Return all the lines below in which the string "interactable" appears.

-- EXERCISE DATA --
☆ ☆ ☆

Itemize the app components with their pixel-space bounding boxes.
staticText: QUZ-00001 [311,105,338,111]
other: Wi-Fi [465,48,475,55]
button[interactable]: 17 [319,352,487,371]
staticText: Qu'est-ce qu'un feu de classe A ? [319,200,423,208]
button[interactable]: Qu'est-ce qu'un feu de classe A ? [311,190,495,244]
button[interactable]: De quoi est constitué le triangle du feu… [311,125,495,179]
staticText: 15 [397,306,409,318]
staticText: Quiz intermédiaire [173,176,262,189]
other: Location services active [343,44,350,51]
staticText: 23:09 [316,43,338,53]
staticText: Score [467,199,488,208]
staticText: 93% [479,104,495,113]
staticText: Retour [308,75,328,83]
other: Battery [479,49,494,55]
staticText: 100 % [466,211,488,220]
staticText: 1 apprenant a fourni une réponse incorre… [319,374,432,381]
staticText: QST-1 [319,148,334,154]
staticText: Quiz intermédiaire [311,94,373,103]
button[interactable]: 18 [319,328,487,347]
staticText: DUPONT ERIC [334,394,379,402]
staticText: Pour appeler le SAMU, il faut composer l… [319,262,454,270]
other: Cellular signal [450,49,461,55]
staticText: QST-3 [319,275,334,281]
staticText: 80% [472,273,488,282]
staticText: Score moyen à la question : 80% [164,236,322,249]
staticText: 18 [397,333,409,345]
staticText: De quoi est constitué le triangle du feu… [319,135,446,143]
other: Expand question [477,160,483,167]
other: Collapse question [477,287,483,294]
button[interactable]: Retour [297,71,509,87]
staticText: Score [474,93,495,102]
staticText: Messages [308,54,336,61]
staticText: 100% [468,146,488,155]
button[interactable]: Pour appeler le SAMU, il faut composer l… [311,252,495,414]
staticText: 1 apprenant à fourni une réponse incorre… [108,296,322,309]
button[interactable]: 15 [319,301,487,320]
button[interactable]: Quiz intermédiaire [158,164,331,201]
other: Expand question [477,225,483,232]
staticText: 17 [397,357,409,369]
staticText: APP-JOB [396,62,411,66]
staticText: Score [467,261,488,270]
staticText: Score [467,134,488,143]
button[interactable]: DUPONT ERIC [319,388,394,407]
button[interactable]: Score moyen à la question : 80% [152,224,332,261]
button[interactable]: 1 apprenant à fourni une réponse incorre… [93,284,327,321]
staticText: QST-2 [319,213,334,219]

☆ ☆ ☆

-- RESULT --
button[interactable]: 17 [319,352,487,371]
button[interactable]: Qu'est-ce qu'un feu de classe A ? [311,190,495,244]
button[interactable]: De quoi est constitué le triangle du feu… [311,125,495,179]
button[interactable]: 18 [319,328,487,347]
button[interactable]: Retour [297,71,509,87]
button[interactable]: Pour appeler le SAMU, il faut composer l… [311,252,495,414]
button[interactable]: 15 [319,301,487,320]
button[interactable]: Quiz intermédiaire [158,164,331,201]
button[interactable]: DUPONT ERIC [319,388,394,407]
button[interactable]: Score moyen à la question : 80% [152,224,332,261]
button[interactable]: 1 apprenant à fourni une réponse incorre… [93,284,327,321]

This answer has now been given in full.